Extracted page text data:
###
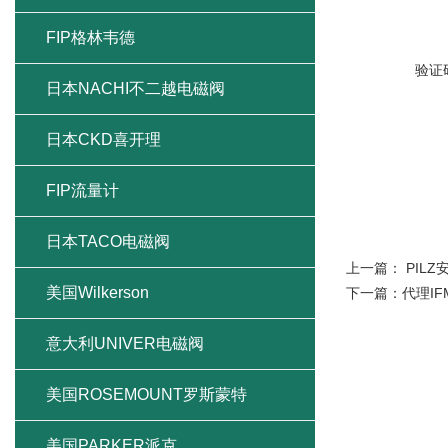
FIP格林韦德
验证
日本NACHI不二越电磁阀
日本CKD喜开理
FIP流量计
日本TACO电磁阀
上一篇：
PIL
美国Wilkerson
下一篇：
代理I
意大利UNIVER电磁阀
美国ROSEMOUNT罗斯蒙特
美国PARKER派克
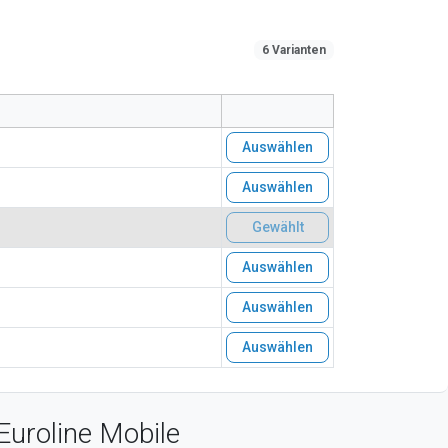
6 Varianten
Auswählen
Auswählen
Gewählt
Auswählen
Auswählen
Auswählen
Euroline Mobile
###
PROBLEM DETAILS – Retype each record exactly as it appears above and drop the images.

EXERCISE ANSWER –
FIP格林韦德
验证
日本NACHI不二越电磁阀
日本CKD喜开理
FIP流量计
日本TACO电磁阀
上一篇：
PIL
美国Wilkerson
下一篇：
代理I
意大利UNIVER电磁阀
美国ROSEMOUNT罗斯蒙特
美国PARKER派克
6 Varianten
Auswählen
Auswählen
Gewählt
Auswählen
Auswählen
Auswählen
Euroline Mobile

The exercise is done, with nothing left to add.